American fans are emocionada AF.
This fan took the time to screenshot grabs of an interview with Bondoni and Osorio, because the duo is just as cute off-screen as they are on-screen. “Ay pero bro, que bonito lo miras,” the fan captioned. “EMILIACO EN USA!”
We’re all learning lessons in love from Aristemo.
Apparently, Aristemo not only goes on to create a safe space for themselves, but they also take in other LGBTQ+ youth. 😭We’ll meet their new friends, Diego (Nikolás Caballero) and Carlota Cervantes (Ale Müller), and watch how this little family learns to take care of each other and unlearn the drama that their families created for them.
The broader Aristemo family diaspora is currently weeping pride tears everywhere.

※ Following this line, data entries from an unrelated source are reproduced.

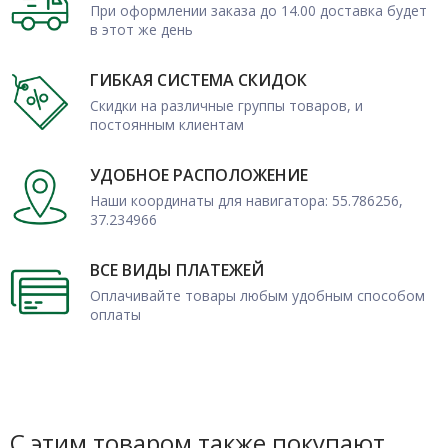
При оформлении заказа до 14.00 доставка будет
в этот же день
ГИБКАЯ СИСТЕМА СКИДОК
Скидки на различные группы товаров, и
постоянным клиентам
УДОБНОЕ РАСПОЛОЖЕНИЕ
Наши координаты для навигатора: 55.786256,
37.234966
ВСЕ ВИДЫ ПЛАТЕЖЕЙ
Оплачивайте товары любым удобным способом
оплаты
С этим товаром также покупают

“I’m so proud and also very excited 🙂 can’t wait for aristemo to make history in the us,” tweets one fan. “Creo que sin importar lo que pase, nos sentimos muy orgullosos,” tweets another. No novela drama we’re about to witness will change how proud we are to finally give this love story the spotlight. Why? Because the heart is never wrong [cries in gay].
America, you can watch El corazón nunca se equivoca on August 13, 2019 at 9p.m., only on Univision.
It’s prep time, mi gente. Gather your friends, your micheladas and a few Costco sized bags of Fritos, because the emotional eating is about to take over your life. Plus, know that you have 26 episodes to binge, which in novela world, is simply not enough. Still, we’ll take it. Mil gracias, Univision.